Die deutsche Arbeitsmarkt- und Beschäftigungspolitik befindet sich seit einigen Jahren in der öffentlichen Diskussion, dabei geht es vor allem um die Höhe der Leistungen und die Rigidität der Bezugsbedingungen („Hartz 4“). Weniger Aufmerksamkeit gefunden haben hingegen die mit den Arbeitsmarktreformen verbundenen Verwaltungsveränderungen und Verschiebungen im Bund-Länder-Kompetenzgefüge. Vor allem nach dem Urteil des Bundesverfassungsgerichts zu Entflechtung der Aufgaben zwischen Bund und Ländern steht eine Neuordnung der Grundsicherung für Arbeitssuchende an. Dieser Aspekt steht im Kern des Bandes, dessen Grundlage ein wissenschaftliches Gutachten des Berliner Politik- und Verwaltungswissenschaftlers Prof. J.J. Hesse bildet. Die Fragen der Trägerschaft, der Kooperationsmechanismen und der finanziellen Ausstattungen sind freilich ebenfalls umstritten; daher sucht Hesse nach politischen Handlungsvorschlägen auf der Basis einer wissenschaftlichen Studie (bzw. eines Gutachtens).

Aufbau und Inhalte

Kern der Studie ist die Analyse der Aufgabenerledigung im Rahmen des SGB II sowie der wesentlichen determinierenden Faktoren, besonders den administrativen Kapazitäten und Strukturen. Dazu werden Fallstudien, Expertengespräche und schriftliche Befragungen durchgeführt. Im Einzelnen geht es um folgende Aspekte:

  • Organisation, Personal und Ressourcen (Binnenstrukturen, Beschäftige, Budget usw.)
  • Steuerung und Aufsicht (v.a. Aufgaben- und Verantwortungsverteilung) sowie interorganisatorische Schnittstellen und Kooperationen (d.h. Vernetzung und Zusammenarbeit)
  • Klientel, Leistungen und Maßnahmen (v.a. Kundenstruktur, Betreuungsschlüssel, Prävention und Integration).
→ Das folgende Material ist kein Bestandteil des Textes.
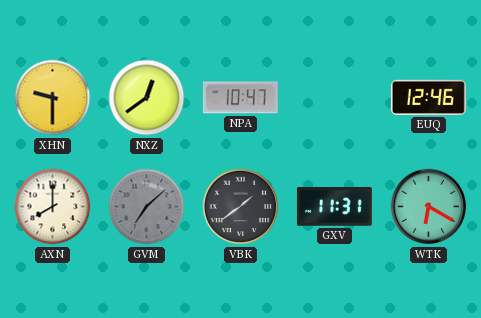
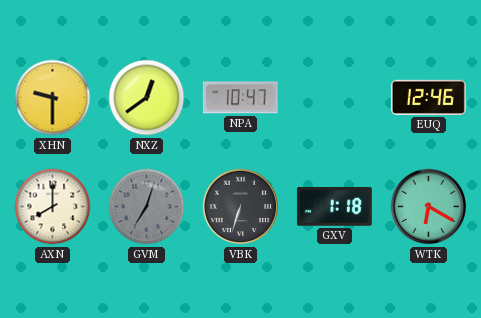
GVM: 7:08 -> 7:03
VBK: 1:39 -> 6:33
GXV: 11:31 -> 1:18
Hesse entwickelt nach einer breiten Darstellung und Interpretation der empirischen Ergebnisse die These, dass die Optionskommunen auf den zweiten Blick besser funktionieren würden als die ARGEn, da sie erheblich flexibler operieren würden und die enge Kooperation den Akteuren (Kommunen und Arbeitsamt) ein gewisses Äquivalent zur Bearbeitung in einer einzigen Institution darstellen würde. Umgekehrt weisen die ARGEn erhebliche Systemdefizite vor allem im organisatorischen und personalwirtschaftlichen Bereich auf; allerdings sind sie gleichzeitig in fiskalischer Hinsicht effizienter, da es ihnen relativ gut gelingt, die Hilfebedürftigkeit bei den Betroffenen abzusenken.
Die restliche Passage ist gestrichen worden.